Effectively, from each treated observation $i$, you subtract a weighted average of the control observations. Then you take the average of these differences. These weights are specific to observation $i$. Different matching estimators differ in how they construct the weights.
For example, nearest neighbor matching sets the weight to 1 for the single untreated observations closest to $i$ in terms of the propensity score and to 0 for all others. k-NN uses $k$ closest neighbors instead.
Interval matching consists of dividing the range of propensity scores into a fixed number of intervals (which need not be of equal length). An interval-specific estimate is obtained by taking the difference between the mean outcomes of the treated and untreated units in each interval.
Radius/caliper matching takes the mean of the outcomes for untreated units within a fixed radius of each treated unit as the estimated expected counterfactual. You pick the radius.
Kernel matching uses weights that decline with the PS distance. You can think about kernel matching as running a weighted regression for each treated observation using the comparison group data and the regression includes only an intercept term. Here you have to pick the kernel and the bandwidth. Larger bandwidth means further observations will have larger weights.
Local linear matching is very similar, but also included a linear term in PS. Some people will also include higher order polynomial terms.

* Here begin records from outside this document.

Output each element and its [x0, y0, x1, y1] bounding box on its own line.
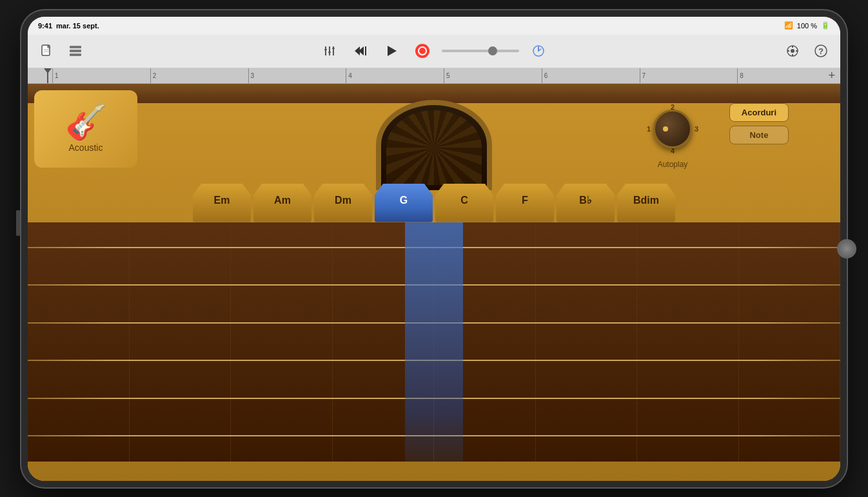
- record-icon: [415, 44, 429, 58]
- chord-g[interactable]: G: [375, 184, 433, 222]
- chord-c-label: C: [460, 195, 468, 211]
- ruler-mark-3: 3: [248, 68, 346, 83]
- transport-thumb[interactable]: [488, 46, 497, 55]
- knob-num-1: 1: [647, 125, 651, 133]
- rewind-button[interactable]: [349, 39, 372, 63]
- chord-highlight: [405, 222, 463, 462]
- fret-col-1: [28, 222, 130, 462]
- song-settings-button[interactable]: [781, 39, 804, 63]
- chords-row: Em Am Dm G C: [28, 184, 840, 222]
- timeline-content: 1 2 3 4 5 6 7 8: [33, 68, 835, 83]
- ruler-mark-2: 2: [150, 68, 248, 83]
- chord-am[interactable]: Am: [253, 184, 311, 222]
- mixer-button[interactable]: [318, 39, 341, 63]
- add-track-button[interactable]: +: [828, 69, 835, 83]
- fret-col-2: [130, 222, 232, 462]
- toolbar-right: ?: [781, 39, 833, 63]
- soundhole: [376, 100, 492, 190]
- svg-rect-14: [365, 46, 366, 55]
- svg-rect-10: [328, 52, 331, 53]
- fret-col-3: [231, 222, 333, 462]
- playhead: [47, 68, 48, 83]
- status-bar: 9:41 mar. 15 sept. 📶 100 % 🔋: [28, 17, 840, 35]
- toolbar: ?: [28, 35, 840, 68]
- tracks-view-button[interactable]: [64, 39, 87, 63]
- notes-mode-button[interactable]: Note: [729, 126, 789, 144]
- svg-text:?: ?: [818, 46, 824, 56]
- autoplay-label: Autoplay: [658, 160, 688, 169]
- chord-am-label: Am: [274, 195, 291, 211]
- timeline-ruler: 1 2 3 4 5 6 7 8 +: [28, 68, 840, 84]
- ipad-frame: 9:41 mar. 15 sept. 📶 100 % 🔋: [21, 10, 847, 487]
- chord-g-label: G: [400, 195, 408, 211]
- instrument-panel[interactable]: 🎸 Acoustic: [34, 90, 137, 168]
- chord-f[interactable]: F: [496, 184, 554, 222]
- autoplay-knob[interactable]: [653, 110, 692, 148]
- toolbar-left: [35, 39, 87, 63]
- knob-indicator: [663, 126, 668, 132]
- help-button[interactable]: ?: [809, 39, 833, 63]
- battery-icon: 🔋: [821, 21, 830, 30]
- status-time: 9:41: [38, 22, 52, 30]
- mode-buttons: Acorduri Note: [729, 103, 789, 144]
- chord-bdim[interactable]: Bdim: [617, 184, 675, 222]
- status-right: 📶 100 % 🔋: [784, 21, 830, 30]
- record-button[interactable]: [411, 39, 434, 63]
- ruler-mark-6: 6: [542, 68, 640, 83]
- chord-dm[interactable]: Dm: [314, 184, 372, 222]
- ruler-mark-5: 5: [444, 68, 542, 83]
- svg-rect-5: [70, 54, 81, 56]
- battery-label: 100 %: [797, 22, 817, 30]
- side-volume-button[interactable]: [16, 210, 20, 236]
- chord-bdim-label: Bdim: [633, 195, 659, 211]
- chord-bb[interactable]: B♭: [557, 184, 615, 222]
- svg-point-20: [791, 49, 794, 53]
- ruler-mark-7: 7: [640, 68, 738, 83]
- svg-rect-9: [324, 49, 327, 50]
- wifi-icon: 📶: [784, 21, 793, 30]
- ipad-screen: 9:41 mar. 15 sept. 📶 100 % 🔋: [28, 17, 840, 481]
- main-content: 🎸 Acoustic 2 3 4 1 NU: [28, 84, 840, 481]
- svg-rect-3: [70, 46, 81, 48]
- chord-f-label: F: [522, 195, 528, 211]
- fret-col-8: [739, 222, 841, 462]
- autoplay-knob-container: 2 3 4 1 NU: [647, 103, 698, 155]
- toolbar-center: [92, 39, 776, 63]
- autoplay-area: 2 3 4 1 NU Autoplay: [647, 103, 698, 169]
- metronome-button[interactable]: [527, 39, 550, 63]
- ruler-mark-1: 1: [52, 68, 150, 83]
- soundhole-area: [363, 97, 505, 193]
- status-date: mar. 15 sept.: [56, 22, 99, 30]
- chords-mode-button[interactable]: Acorduri: [729, 103, 789, 122]
- knob-num-3: 3: [695, 125, 698, 133]
- ruler-mark-8: 8: [737, 68, 835, 83]
- status-left: 9:41 mar. 15 sept.: [38, 22, 99, 30]
- transport-slider[interactable]: [442, 50, 519, 52]
- chord-dm-label: Dm: [335, 195, 351, 211]
- play-button[interactable]: [380, 39, 403, 63]
- svg-rect-11: [332, 48, 335, 49]
- new-song-button[interactable]: [35, 39, 59, 63]
- chord-em-label: Em: [214, 195, 230, 211]
- instrument-label: Acoustic: [69, 142, 103, 153]
- home-button[interactable]: [837, 239, 856, 258]
- svg-marker-13: [355, 46, 360, 55]
- svg-rect-4: [70, 50, 81, 52]
- svg-marker-15: [388, 46, 397, 56]
- guitar-icon: 🎸: [65, 105, 107, 139]
- chord-em[interactable]: Em: [193, 184, 251, 222]
- guitar-area: 🎸 Acoustic 2 3 4 1 NU: [28, 84, 840, 481]
- fret-col-6: [536, 222, 638, 462]
- chord-c[interactable]: C: [435, 184, 493, 222]
- chord-bb-label: B♭: [579, 194, 592, 211]
- ruler-mark-4: 4: [346, 68, 444, 83]
- fret-col-7: [637, 222, 739, 462]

Finally, you have inverse probability weighting. The basic idea is that you can figure out the expected untreated outcome (in either the treated population or the full population) by reweighting the observed values using the treatment probabilities.
There are some guidelines about how to pick a method here.
There is a list of software and packages that can do matching here. Stata also now has native PSM estimators. In my experience, replicating the output by hand is often very hard once you go past the simplest estimators. However, you can also find examples with output for all of these online, so even if you don't have the software, they will give you a useful benchmark since you can usually track down the data.
Best Answer
Saying the propensity score matching estimated quantity is a counterfactual does not make it counterfactual.
According to Pearl, ATT is a counterfactual estimand. This means you cannot find it without knowing ATE (the causal effect) first. Pearl's way to find a counterfactuals is by finding ATE in a SCM setting, replacing the treatment with the alternative treatment (e.g. control) in the equations, and recalculating the outcome from the equations to find the counterfactual effect; i.e., you find the residuals from the causal estimation and use them in the counterfactual.
I think predicting ATT directly from the data using propensity score methods amounts to arbitrarily choosing controls that are not identical to the treatment units; they are just similar, and we do not know how similar. They are similar in the confounding causes, but not similar in the other and unknown causes of the outcome.
A safer method is to find ATE using propensity matching and then use it to find ATT in an independent step using SCM. To me this is more logical. See Pearl's Primer for more details.